THE OPPOSITE OF LONELINESS
by Marina Keegan
Scribner, 240 pages
reviewed by Colleen Davis
There’s a stretch of Philly’s Walnut Street Bridge that makes me tap my brakes. I’m not a slow driver by nature, but that corner with the new streetlight always makes me reduce speed. About a year ago, a young man lost his life right there, when two cars collided. As one of the vehicles spun onto the sidewalk, Zachary Woods climbed the streetlight to avoid the car. Unfortunately the vehicle knocked both man and lamppost over the bridge. If the story isn’t sad enough, consider how talented Zachary was: he’d received dual admission to the MBA program at the Wharton School and a selective International Business program with the Lauder Institute. The guy was fluent in Chinese, skilled in international investment, and a record-breaking NCAA swimmer. No calculator is sophisticated enough to tally what the world lost during that crash.

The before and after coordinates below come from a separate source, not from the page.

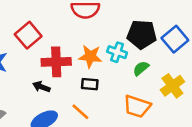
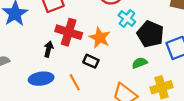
cyan cross: (117, 52) -> (127, 19), moved
black arrow: (41, 87) -> (49, 49), turned 64

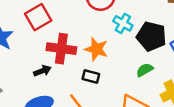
black arrow: (49, 49) -> (42, 71), turned 64

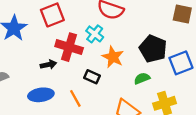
cyan cross: (123, 23) -> (95, 34), moved
orange star: (96, 49) -> (113, 57), moved

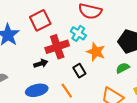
red cross: (69, 47) -> (57, 47), turned -30
black rectangle: (92, 77) -> (79, 71), turned 40

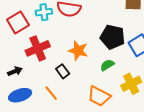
cyan cross: (78, 33) -> (44, 12), moved, turned -35
black arrow: (41, 64) -> (15, 71), moved

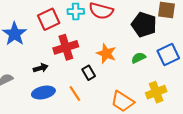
black pentagon: (112, 37) -> (144, 25), moved
green semicircle: (107, 65) -> (139, 58), moved

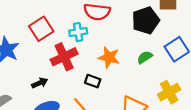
cyan cross: (76, 11) -> (78, 32), moved
black pentagon: (144, 25) -> (146, 20), turned -30
black rectangle: (89, 73) -> (93, 81), turned -32

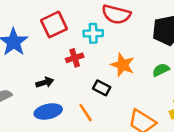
red cross: (64, 57) -> (75, 58), size x0.6

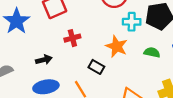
cyan cross: (93, 33) -> (132, 22), moved
green semicircle: (161, 70) -> (152, 52), turned 35

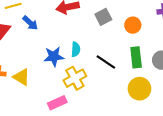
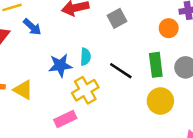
orange circle: (133, 25) -> (169, 28), moved

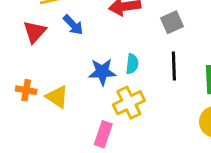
black line: (121, 71) -> (174, 66), moved, turned 50
pink rectangle: (65, 119) -> (103, 134), turned -50

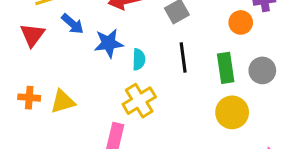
blue star: (102, 72) -> (109, 43), moved
yellow triangle: (57, 97) -> (63, 102), turned -45

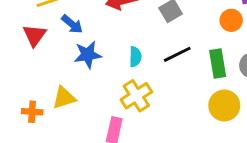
blue star: (109, 43) -> (88, 55), moved
black line: (183, 58) -> (177, 54), turned 72
orange cross: (29, 98) -> (32, 112), moved

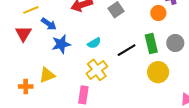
black line: (177, 54) -> (127, 50), moved
cyan semicircle: (135, 57) -> (94, 43), turned 64

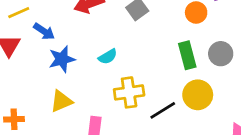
black line: (127, 50) -> (163, 110), moved
yellow cross: (97, 70) -> (129, 92), moved, turned 30
yellow triangle: (47, 75) -> (61, 101), moved

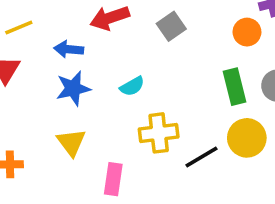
blue arrow: (44, 31) -> (69, 49), moved, turned 150
yellow triangle: (61, 101) -> (71, 142), turned -45

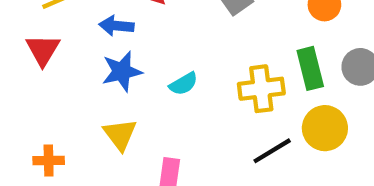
cyan semicircle: (132, 86) -> (183, 84), moved
yellow cross: (159, 133) -> (261, 89), moved

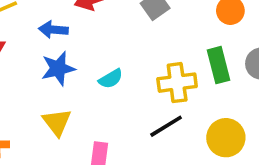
yellow circle: (325, 128) -> (226, 138), moved
black line: (272, 151) -> (166, 126), moved

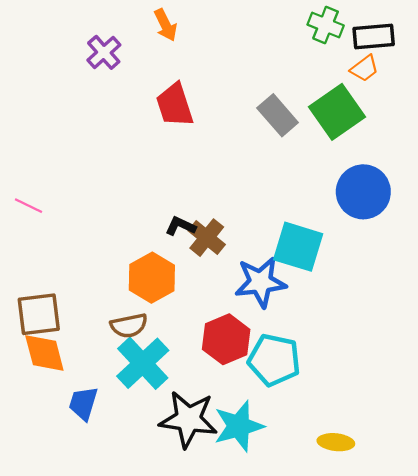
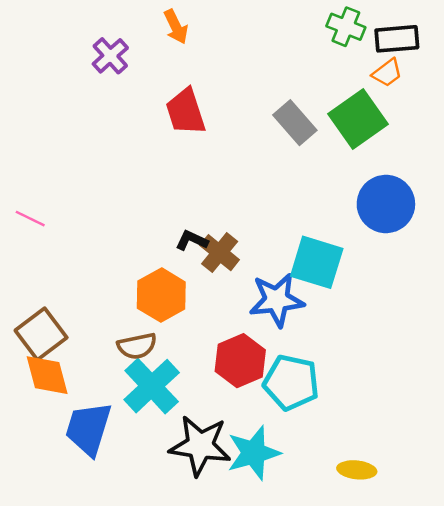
brown square: (39, 314) -> (41, 334), turned -30
blue trapezoid: (83, 403) -> (88, 429), size x1.5

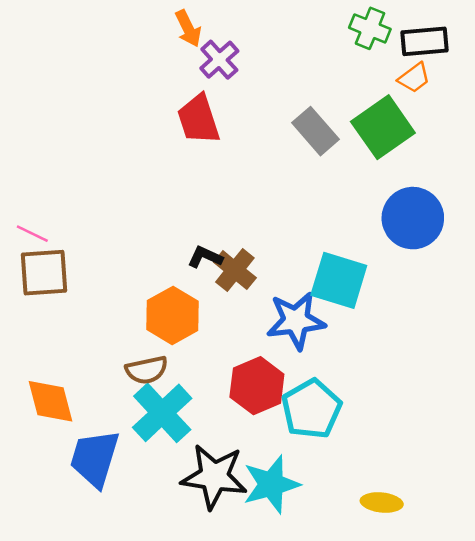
purple cross: (110, 56) -> (219, 60), moved
brown square: (41, 334) -> (44, 273), moved, turned 33
cyan pentagon: (291, 382) -> (312, 409), turned 30

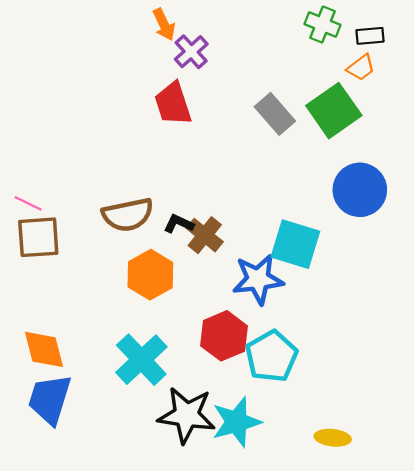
black rectangle: (425, 41) -> (370, 36), size x0.7
brown semicircle: (147, 370) -> (128, 215), moved, size x1.4
blue trapezoid: (95, 458) -> (50, 399), moved

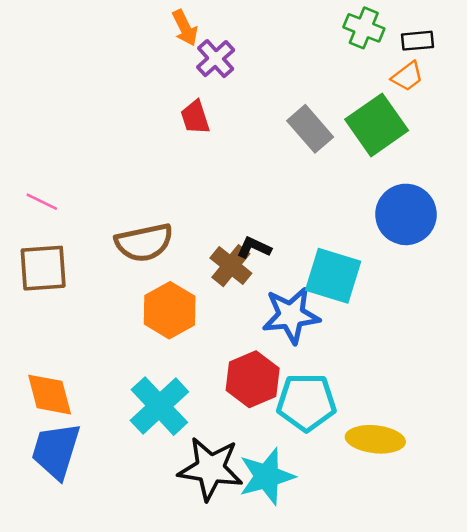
red trapezoid: (173, 104) -> (195, 117), size x0.7
pink line: (28, 203) -> (42, 202), moved
black L-shape: (179, 224) -> (254, 248), moved
cyan pentagon: (272, 356) -> (306, 402), turned 30
yellow ellipse: (333, 438) -> (375, 439), moved, size x1.4

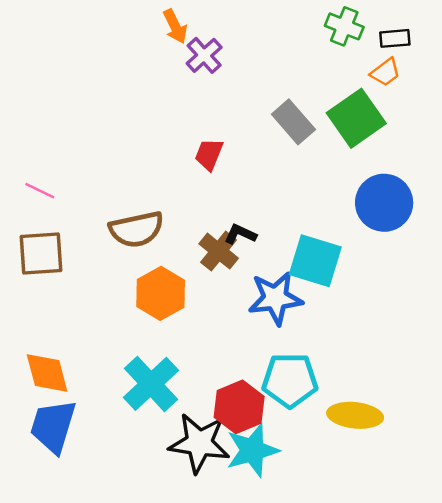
red trapezoid: (195, 117) -> (209, 154), moved, turned 40
red hexagon: (253, 379) -> (239, 407), moved

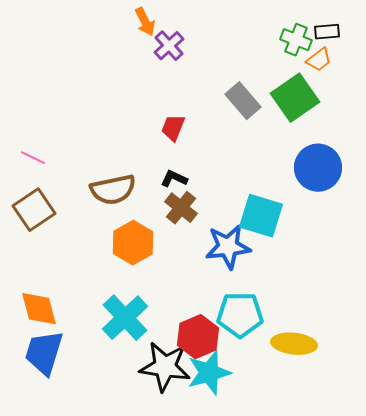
green cross: (344, 26) -> (296, 40), moved
black L-shape: (240, 234) -> (174, 179), moved
brown square: (41, 253) -> (34, 210), turned -30

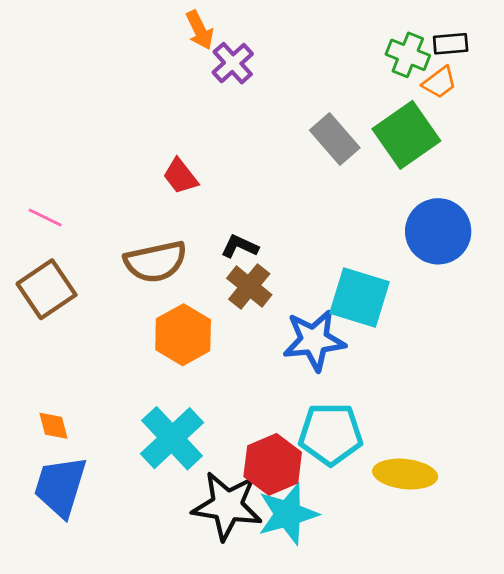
red trapezoid: (173, 128) -> (180, 176), moved, turned -60
orange diamond: (39, 309) -> (53, 426), size x0.6

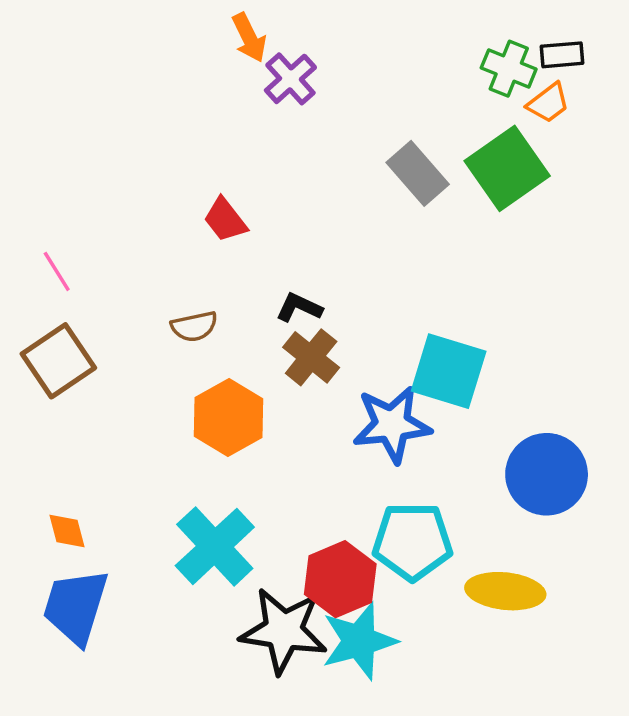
pink line: (45, 218) -> (57, 271), turned 32
blue circle: (438, 231) -> (547, 474), moved
brown semicircle: (155, 262) -> (194, 326), size x0.6

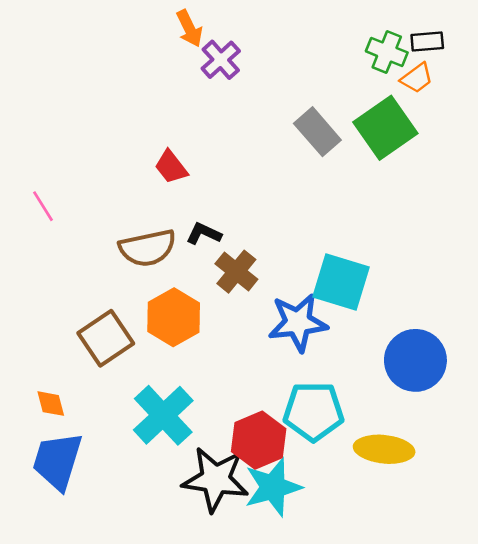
black L-shape: (299, 308) -> (204, 234), moved
brown semicircle: (194, 326) -> (148, 248), size x1.6
brown square: (58, 361) -> (106, 338), moved

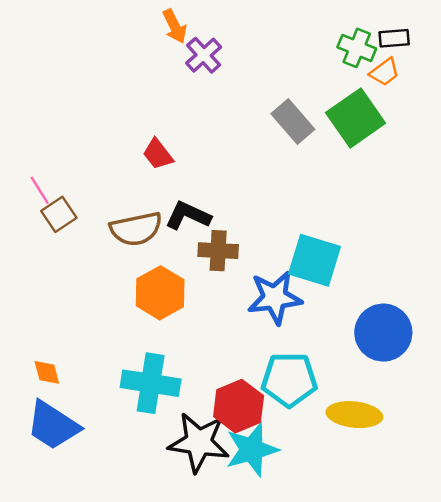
black L-shape: (204, 234) -> (188, 216), size x1.4
brown cross: (236, 272) -> (218, 251), turned -36
brown square: (106, 338) -> (59, 214), moved, size x0.7
cyan cross: (163, 415) -> (151, 383), turned -38
blue trapezoid: (57, 461) -> (53, 425), turned -74

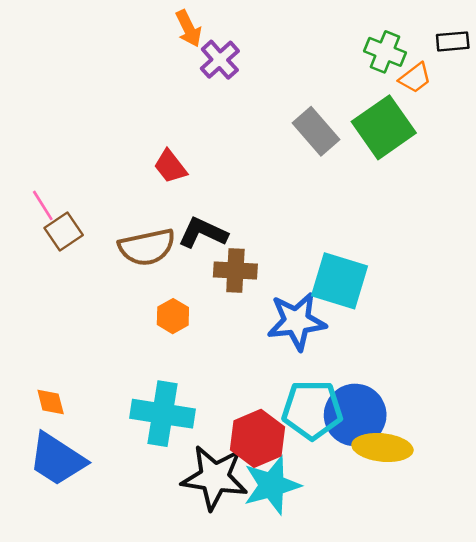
black rectangle: (394, 38) -> (453, 41), moved
orange hexagon: (160, 293) -> (173, 316), size x0.6
blue circle: (383, 333) -> (355, 415), moved

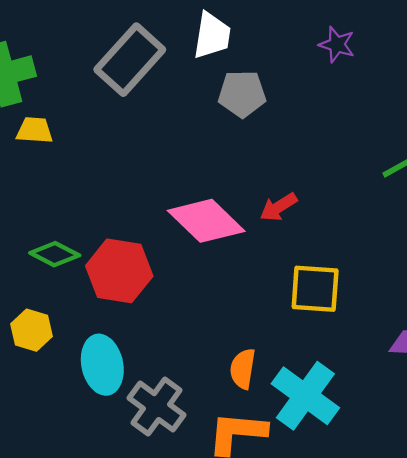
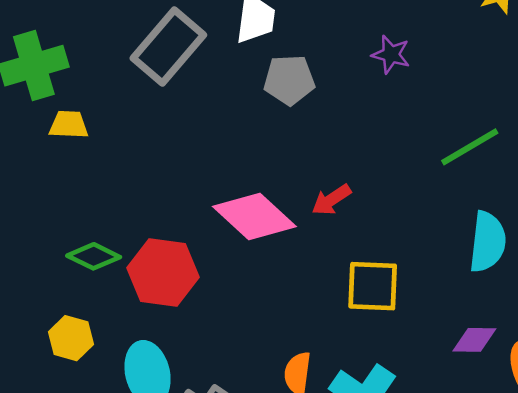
purple star: (337, 45) -> (391, 55), moved

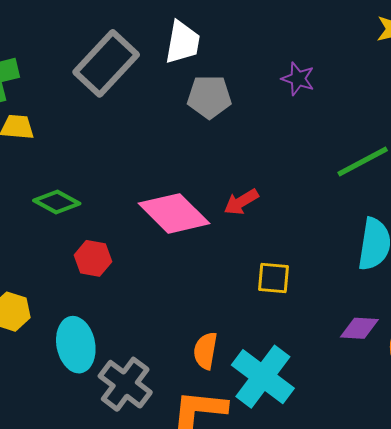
green diamond: (94, 256) -> (57, 202), moved
red hexagon: (163, 273) -> (93, 258), size x0.6
yellow square: (373, 286) -> (274, 278), size x0.7

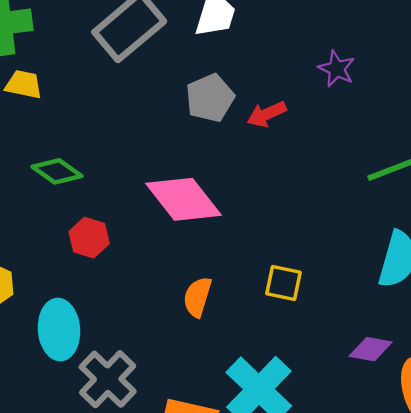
gray pentagon: (209, 97) -> (210, 98), moved, turned -30
red arrow: (241, 202) -> (267, 114), moved
orange semicircle: (205, 351) -> (197, 297), moved

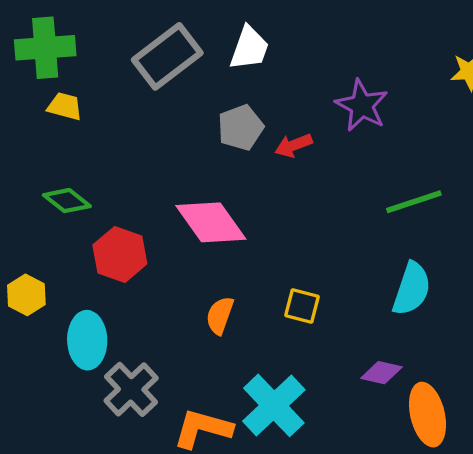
purple star: (337, 69) -> (362, 105), size x1.5
green diamond: (57, 171) -> (67, 201), moved
red hexagon: (89, 238) -> (120, 254), size x1.4

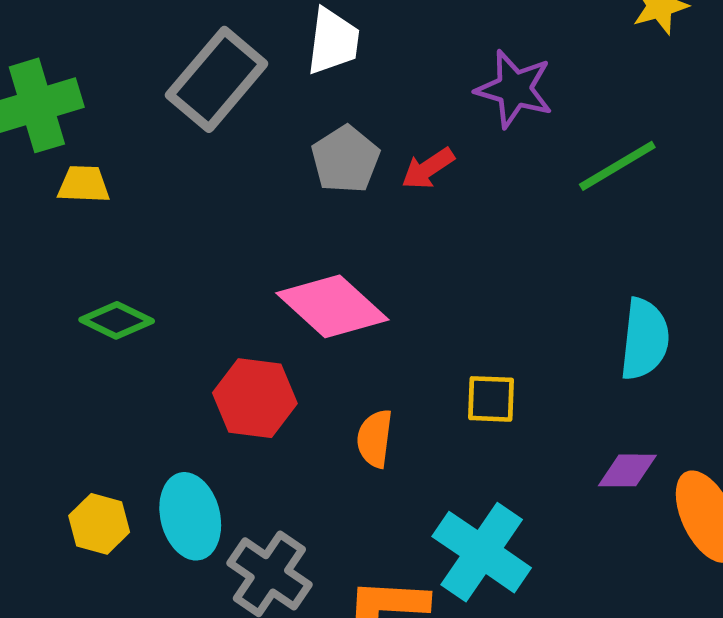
green line: (414, 202) -> (617, 166), moved
red hexagon: (120, 254) -> (255, 398), moved
yellow hexagon: (26, 295) -> (99, 524), moved

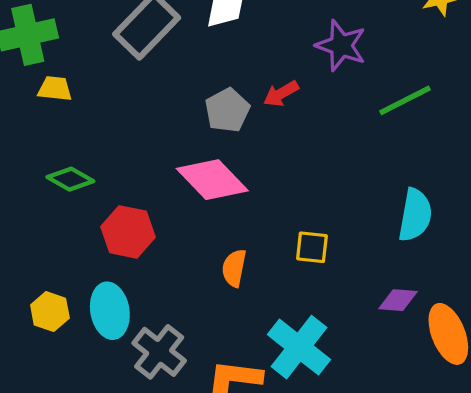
gray pentagon: (345, 159) -> (227, 110), moved
red hexagon: (255, 398) -> (128, 232), moved

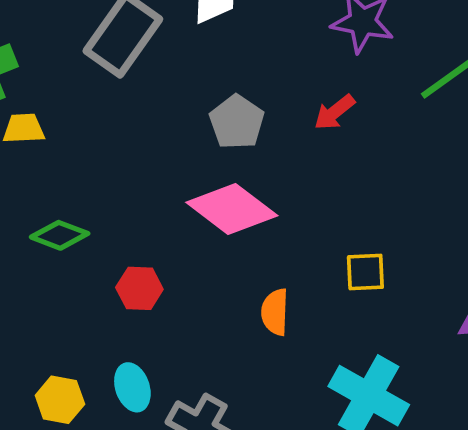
red arrow: (281, 94) -> (334, 112), moved
red hexagon: (128, 232) -> (139, 288), size x0.7
cyan ellipse: (110, 311) -> (132, 387), size x0.7

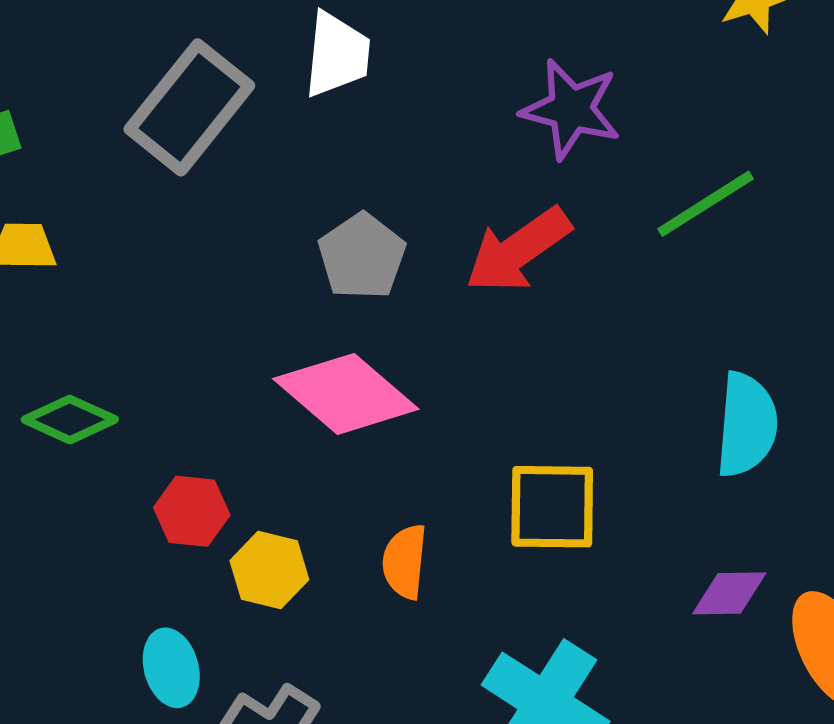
red arrow: (334, 112) -> (518, 250), size x1.6
yellow square: (365, 272) -> (552, 507), size x1.4
yellow hexagon: (60, 400) -> (269, 570), moved

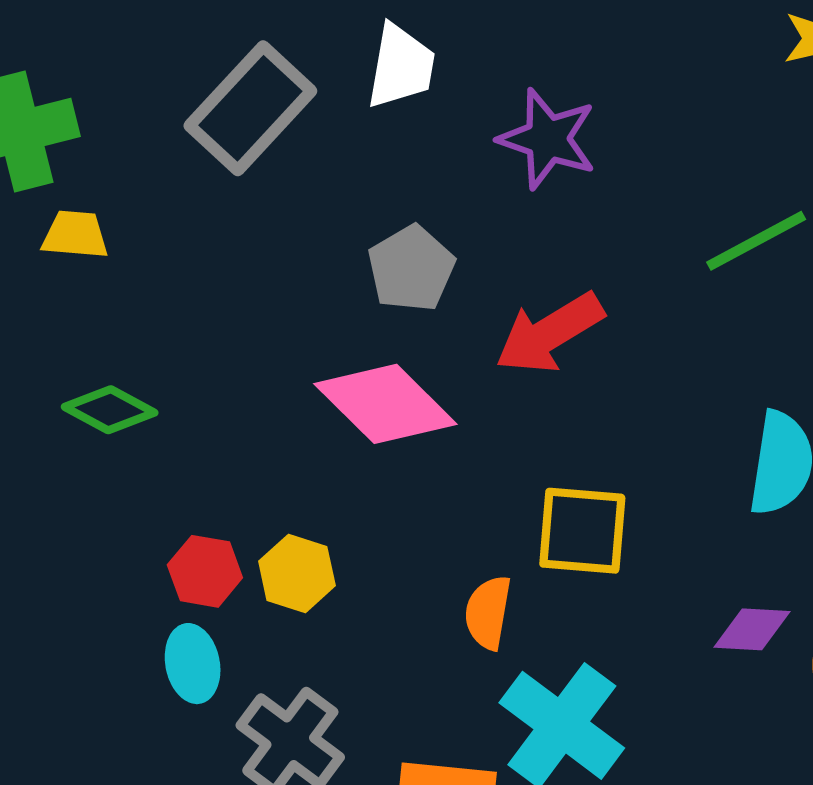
purple star: (571, 109) -> (548, 139), moved
red arrow: (518, 250) -> (550, 333), moved
red hexagon: (192, 511) -> (205, 571), moved
orange semicircle: (405, 562) -> (488, 612), moved

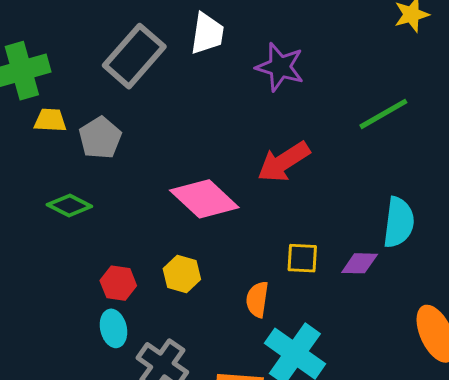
gray pentagon: (411, 268) -> (100, 138), moved
yellow square: (582, 531) -> (302, 258), size x0.7
yellow hexagon: (297, 573) -> (182, 274), moved
purple diamond: (752, 629) -> (360, 263), moved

The memory of this incident haunted me as I read The Opposite of Loneliness, a collection of pieces written by Marina Keegan. Her title essay scored more than a million Internet hits shortly after its online publication. Marina, whose lovely smile adorns the book jacket, earned a Bachelor’s Degree, Magna Cum Laude from Yale, and had a job offer at The New Yorker. But her promising life ended in a car crash just five days after her graduation ceremony. You can read the book to commemorate her life and talent—or read it just to be impressed by the skills a young person can acquire when fully immersed in the craft of writing.